◆ Task to carry out ◆
Give back the records below exactly, every one, with no pictures.

◆ Given records ◆
• • •

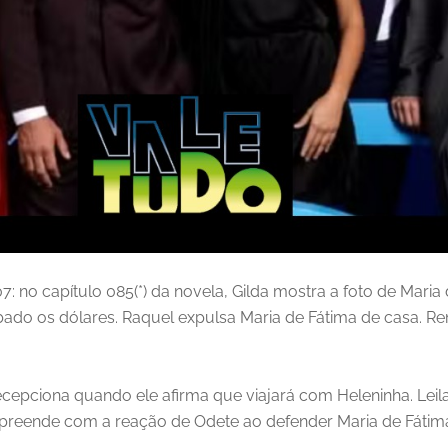
: no capítulo 085(*) da novela, Gilda mostra a foto de Mari
bado os dólares. Raquel expulsa Maria de Fátima de casa. R
cepciona quando ele afirma que viajará com Heleninha. Lei
urpreende com a reação de Odete ao defender Maria de Fátim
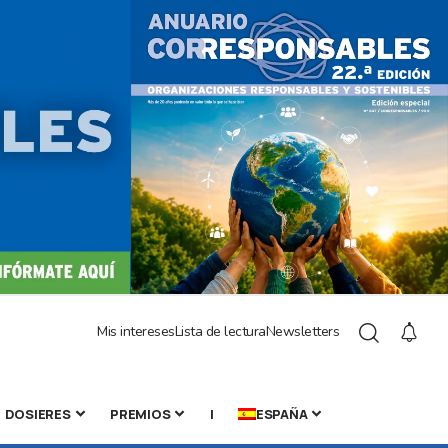
Mis intereses
Lista de lectura
Newsletters
DOSIERES
PREMIOS
|
ESPAÑA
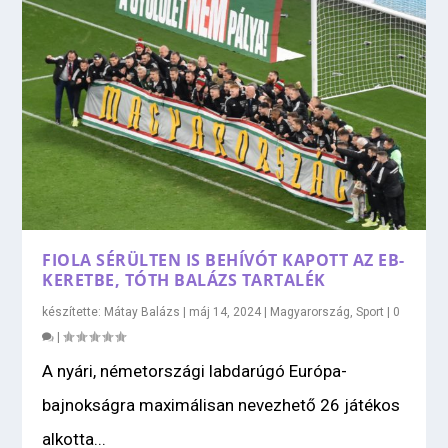
FIOLA SÉRÜLTEN IS BEHÍVÓT KAPOTT AZ EB-
KERETBE, TÓTH BALÁZS TARTALÉK
készítette:
Mátay Balázs
|
máj 14, 2024
|
Magyarország
,
Sport
|
0
|
A nyári, németországi labdarúgó Európa-
bajnokságra maximálisan nevezhető 26 játékos
alkotta...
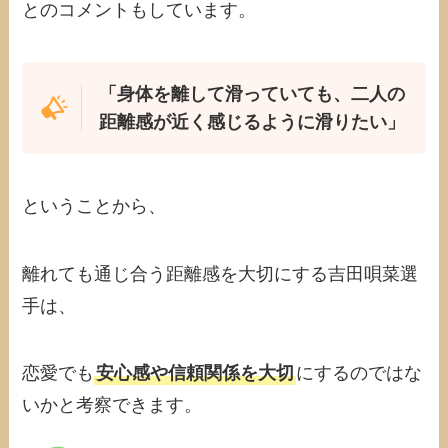
とのコメントもしています。
「身体を離して滑っていても、二人の
距離感が近く感じるように滑りたい」
ということから、
離れても通じ合う距離感を大切にする吉田唄菜選
手は、
恋愛でも
安心感や信頼関係を大切
にするのではな
いかと考察できます。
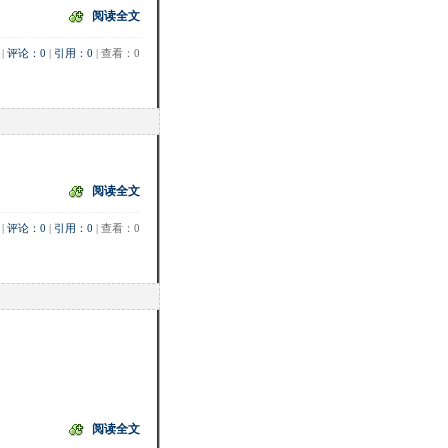
阅读全文
 | 
评论：0
 | 
引用：0
 | 查看：0
阅读全文
 | 
评论：0
 | 
引用：0
 | 查看：0
阅读全文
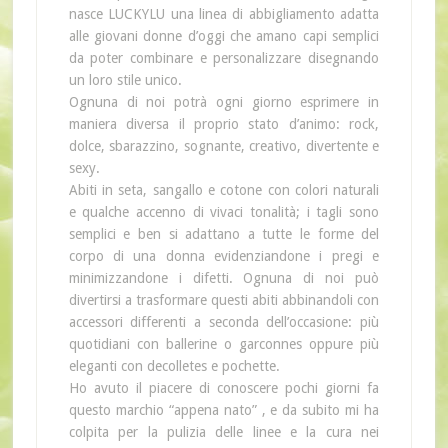
nasce LUCKYLU una linea di abbigliamento adatta
alle giovani donne d’oggi che amano capi semplici
da poter combinare e personalizzare disegnando
un loro stile unico.
Ognuna di noi potrà ogni giorno esprimere in
maniera diversa il proprio stato d’animo: rock,
dolce, sbarazzino, sognante, creativo, divertente e
sexy.
Abiti in seta, sangallo e cotone con colori naturali
e qualche accenno di vivaci tonalità; i tagli sono
semplici e ben si adattano a tutte le forme del
corpo di una donna evidenziandone i pregi e
minimizzandone i difetti. Ognuna di noi può
divertirsi a trasformare questi abiti abbinandoli con
accessori differenti a seconda dell’occasione: più
quotidiani con ballerine o garconnes oppure più
eleganti con decolletes e pochette.
Ho avuto il piacere di conoscere pochi giorni fa
questo marchio “appena nato” , e da subito mi ha
colpita per la pulizia delle linee e la cura nei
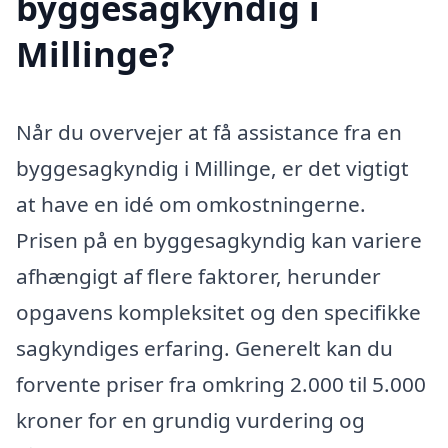
byggesagkyndig i
Millinge?
Når du overvejer at få assistance fra en
byggesagkyndig i Millinge, er det vigtigt
at have en idé om omkostningerne.
Prisen på en byggesagkyndig kan variere
afhængigt af flere faktorer, herunder
opgavens kompleksitet og den specifikke
sagkyndiges erfaring. Generelt kan du
forvente priser fra omkring 2.000 til 5.000
kroner for en grundig vurdering og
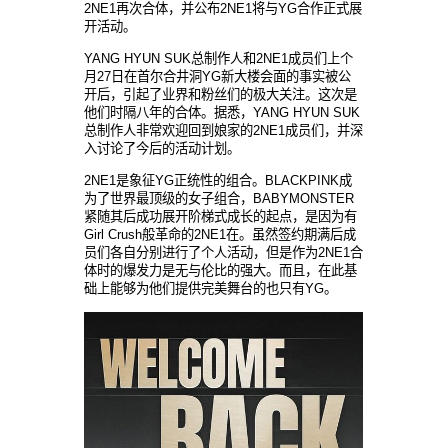
2NE1再次合体，并公布2NE1将与YG合作正式展
开活动。
YANG HYUN SUK总制作人和2NE1成员们上个
月27日在首尔合井洞YG新大楼会面的事实被公
开后，引起了业界和粉丝们的极大关注。这次是
他们时隔八年的合体。据悉，YANG HYUN SUK
总制作人非常欢迎回到娘家的2NE1成员们，并深
入讨论了今后的活动计划。
2NE1是象征YG正统性的组合。BLACKPINK成
为了世界最顶级的女子组合，BABYMONSTER
紧随其后成功展开阶梯式成长的起点，是因为有
Girl Crush般革命的2NE1在。虽然签约期满后成
员们各自分别进行了个人活动，但是作为2NE1合
体时的爆发力是无与伦比的强大。而且，在此基
础上能够为他们提供完美舞台的也只有YG。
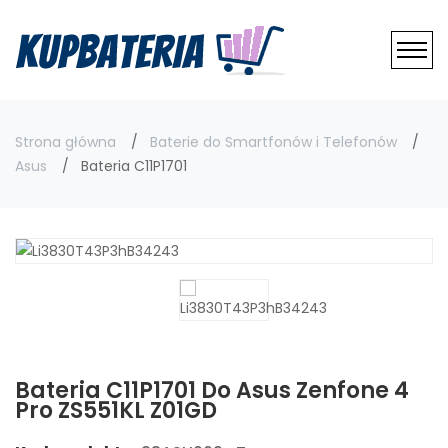
Strona główna
Baterie do Smartfonów i Telefonów
Asus
Bateria C11P1701
Bateria C11P1701 Do Asus Zenfone 4
Pro ZS551KL Z01GD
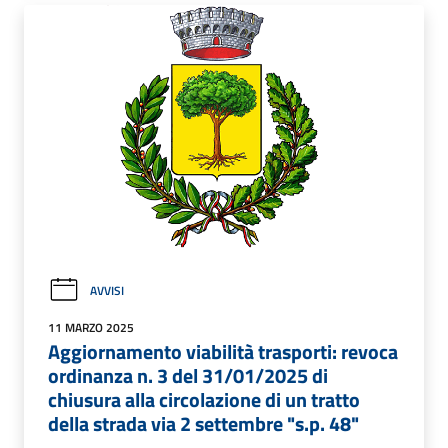
AVVISI
11 MARZO 2025
Aggiornamento viabilità trasporti: revoca
ordinanza n. 3 del 31/01/2025 di
chiusura alla circolazione di un tratto
della strada via 2 settembre "s.p. 48"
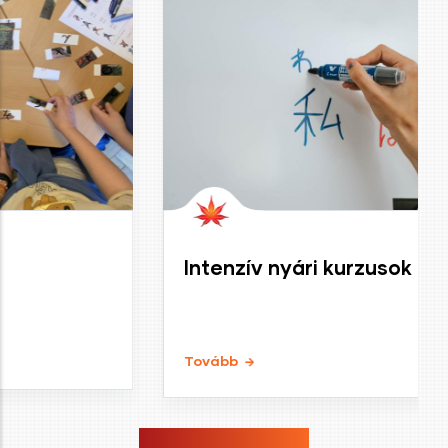
Intenzív nyári kurzusok
Tovább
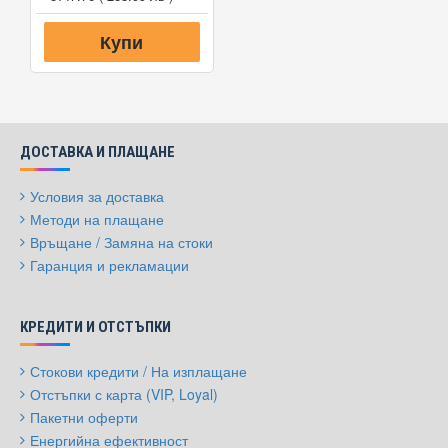
Купи
ДОСТАВКА И ПЛАЩАНЕ
Условия за доставка
Методи на плащане
Връщане / Замяна на стоки
Гаранция и рекламации
КРЕДИТИ И ОТСТЪПКИ
Стокови кредити / На изплащане
Отстъпки с карта (VIP, Loyal)
Пакетни оферти
Енергийна ефективност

• • •

◆ Solution to this problem ◆
: no capítulo 085(*) da novela, Gilda mostra a foto de Mari
bado os dólares. Raquel expulsa Maria de Fátima de casa. R
cepciona quando ele afirma que viajará com Heleninha. Lei
urpreende com a reação de Odete ao defender Maria de Fátim
Mis intereses
Lista de lectura
Newsletters
DOSIERES
PREMIOS
|
ESPAÑA
FIOLA SÉRÜLTEN IS BEHÍVÓT KAPOTT AZ EB-
KERETBE, TÓTH BALÁZS TARTALÉK
készítette:
Mátay Balázs
|
máj 14, 2024
|
Magyarország
,
Sport
|
0
|
A nyári, németországi labdarúgó Európa-
bajnokságra maximálisan nevezhető 26 játékos
alkotta...
とのコメントもしています。
「身体を離して滑っていても、二人の
距離感が近く感じるように滑りたい」
ということから、
離れても通じ合う距離感を大切にする吉田唄菜選
手は、
恋愛でも
安心感や信頼関係を大切
にするのではな
いかと考察できます。
阅读全文
 | 
评论：0
 | 
引用：0
 | 查看：0
阅读全文
 | 
评论：0
 | 
引用：0
 | 查看：0
阅读全文
nasce LUCKYLU una linea di abbigliamento adatta
alle giovani donne d’oggi che amano capi semplici
da poter combinare e personalizzare disegnando
un loro stile unico.
Ognuna di noi potrà ogni giorno esprimere in
maniera diversa il proprio stato d’animo: rock,
dolce, sbarazzino, sognante, creativo, divertente e
sexy.
Abiti in seta, sangallo e cotone con colori naturali
e qualche accenno di vivaci tonalità; i tagli sono
semplici e ben si adattano a tutte le forme del
corpo di una donna evidenziandone i pregi e
minimizzandone i difetti. Ognuna di noi può
divertirsi a trasformare questi abiti abbinandoli con
accessori differenti a seconda dell’occasione: più
quotidiani con ballerine o garconnes oppure più
eleganti con decolletes e pochette.
Ho avuto il piacere di conoscere pochi giorni fa
questo marchio “appena nato” , e da subito mi ha
colpita per la pulizia delle linee e la cura nei
byggesagkyndig i
Millinge?
Når du overvejer at få assistance fra en
byggesagkyndig i Millinge, er det vigtigt
at have en idé om omkostningerne.
Prisen på en byggesagkyndig kan variere
afhængigt af flere faktorer, herunder
opgavens kompleksitet og den specifikke
sagkyndiges erfaring. Generelt kan du
forvente priser fra omkring 2.000 til 5.000
kroner for en grundig vurdering og
2NE1再次合体，并公布2NE1将与YG合作正式展
开活动。
YANG HYUN SUK总制作人和2NE1成员们上个
月27日在首尔合井洞YG新大楼会面的事实被公
开后，引起了业界和粉丝们的极大关注。这次是
他们时隔八年的合体。据悉，YANG HYUN SUK
总制作人非常欢迎回到娘家的2NE1成员们，并深
入讨论了今后的活动计划。
2NE1是象征YG正统性的组合。BLACKPINK成
为了世界最顶级的女子组合，BABYMONSTER
紧随其后成功展开阶梯式成长的起点，是因为有
Girl Crush般革命的2NE1在。虽然签约期满后成
员们各自分别进行了个人活动，但是作为2NE1合
体时的爆发力是无与伦比的强大。而且，在此基
础上能够为他们提供完美舞台的也只有YG。
Strona główna
Baterie do Smartfonów i Telefonów
Asus
Bateria C11P1701
Bateria C11P1701 Do Asus Zenfone 4
Pro ZS551KL Z01GD
AVVISI
11 MARZO 2025
Aggiornamento viabilità trasporti: revoca
ordinanza n. 3 del 31/01/2025 di
chiusura alla circolazione di un tratto
della strada via 2 settembre "s.p. 48"
Intenzív nyári kurzusok
Tovább
Купи
ДОСТАВКА И ПЛАЩАНЕ
Условия за доставка
Методи на плащане
Връщане / Замяна на стоки
Гаранция и рекламации
КРЕДИТИ И ОТСТЪПКИ
Стокови кредити / На изплащане
Отстъпки с карта (VIP, Loyal)
Пакетни оферти
Енергийна ефективност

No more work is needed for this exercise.